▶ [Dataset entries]
━━━━━━━━━━

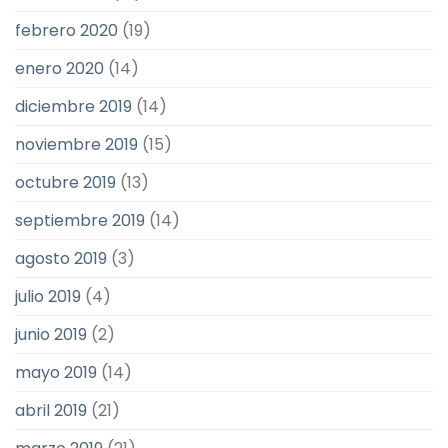
febrero 2020
(19)
enero 2020
(14)
diciembre 2019
(14)
noviembre 2019
(15)
octubre 2019
(13)
septiembre 2019
(14)
agosto 2019
(3)
julio 2019
(4)
junio 2019
(2)
mayo 2019
(14)
abril 2019
(21)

━━━━━━━━━━

▶ [Instructions for the task] Only an exact copy of the records, free of images, belongs in the answer.

▶ [Task response]
febrero 2020
(19)
enero 2020
(14)
diciembre 2019
(14)
noviembre 2019
(15)
octubre 2019
(13)
septiembre 2019
(14)
agosto 2019
(3)
julio 2019
(4)
junio 2019
(2)
mayo 2019
(14)
abril 2019
(21)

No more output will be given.